View in original language

(Português)

Tempo de preparo

1 hour(s)

Porções

4 servings

DeliRec

@delirec
  • Ingredients
  • Recipe
  • Straw potato: Potato asterix350 g
  • Straw potato: Salt to taste
  • Straw potato: Oil to taste
  • Tapenade: Pitted Black Olive300 g
  • Tapenade: Garlic1 unit(s)
  • Tapenade: Alici8 unit(s)
  • Tapenade: Olive Oil50 ml
  • Tapenade: Pepper to taste
  • Cod: Desalted Cod500 g
  • Codfish: Blonde2 unit(s)
  • Cod: Onion450 g
  • Cod: Egg6 unit(s)
  • Codfish: Egg yolk4 unit(s)
  • Codfish: Olive Oil to taste
  • Codfish: Parsley to taste
  • Codfish: Salt to taste
  • Cod: Pepper to taste
  1. Start with the tapenade.
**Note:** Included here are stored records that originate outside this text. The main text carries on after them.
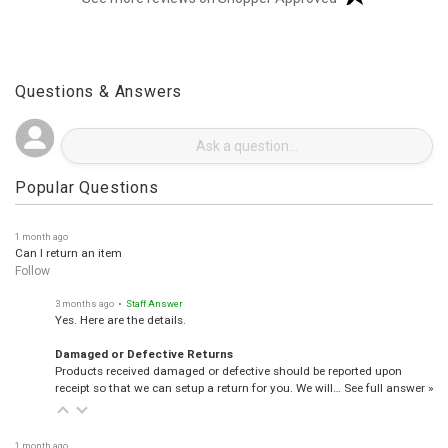
(opens in a new t
See more reviews on Shopper Approved
Questions & Answers
Popular Questions
1 month ago
Can I return an item
Follow
3 months ago
• Staff Answer
Yes. Here are the details.
Damaged or Defective Returns
Products received damaged or defective should be reported upon
receipt so that we can setup a return for you. We will…
See full answer »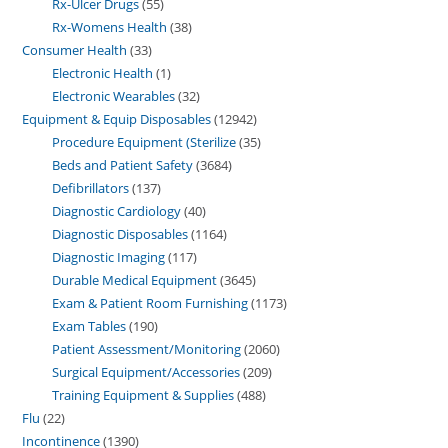
Rx-Ulcer Drugs
55
Rx-Womens Health
38
Consumer Health
33
Electronic Health
1
Electronic Wearables
32
Equipment & Equip Disposables
12942
Procedure Equipment (Sterilize
35
Beds and Patient Safety
3684
Defibrillators
137
Diagnostic Cardiology
40
Diagnostic Disposables
1164
Diagnostic Imaging
117
Durable Medical Equipment
3645
Exam & Patient Room Furnishing
1173
Exam Tables
190
Patient Assessment/Monitoring
2060
Surgical Equipment/Accessories
209
Training Equipment & Supplies
488
Flu
22
Incontinence
1390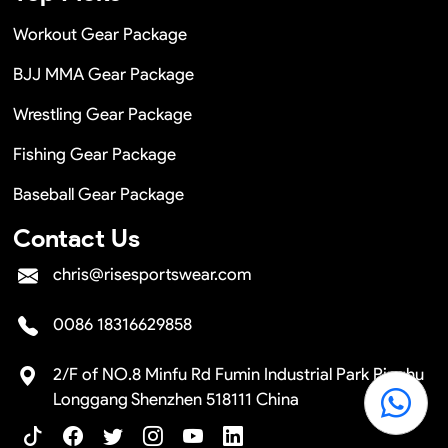
Workout Gear Package
BJJ MMA Gear Package
Wrestling Gear Package
Fishing Gear Package
Baseball Gear Package
Contact Us
chris@risesportswear.com
0086 18316629858
2/F of NO.8 Minfu Rd Fumin Industrial Park Pinghu
Longgang Shenzhen 518111 China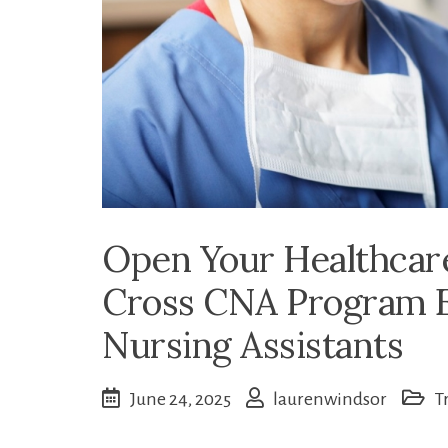
Open Your Healthcar
Cross CNA Program E
Nursing Assistants
June 24, 2025
laurenwindsor
T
Place all ingredients, except olive oil, in a food processor and blend. Gradually add the oil until it reaches the texture of a paste. Season with black pepper.
  2. For straw potatoes, grate the peeled potatoes with a grater. Rinse slightly, drain and squeeze on a dish towel to remove as much liquid as possible. Fry little by little until golden brown.
  3. Bring water with two bay leaves and a few peppercorns to the boil. When boiling, dip the cod and lower the heat. Let it cook for approximately 3 minutes, until the cod leaves in chips.
  4. Remove the cod, reserving the cooking water. Remove the skin, discard the bones and disassemble the steak into large chips.
  5. Place the onions in a roasting pan cut-side down, drizzle with olive oil and season with salt and pepper. Bake in a high oven for approximately 30 minutes, until they are toasted and soft. Remove from the oven and chop coarsely.
  6. Completely coat the bottom of a skillet with oil and heat. Add the roasted onions and sauté. Add some of the cod cooking water, the cod chips and the eggs. Season with salt and pepper.
  7. Stir over low heat so the eggs cook but are still quite creamy. Add the chopped parsley.
  8. Assemble the plates individually, serving the cod with the straw potatoes and leaving a cavity in the center. Finish with a raw egg yolk in each cavity and a dollop of tapenade.
  9. DeliRec in partnership with chef Cristiano Lanna.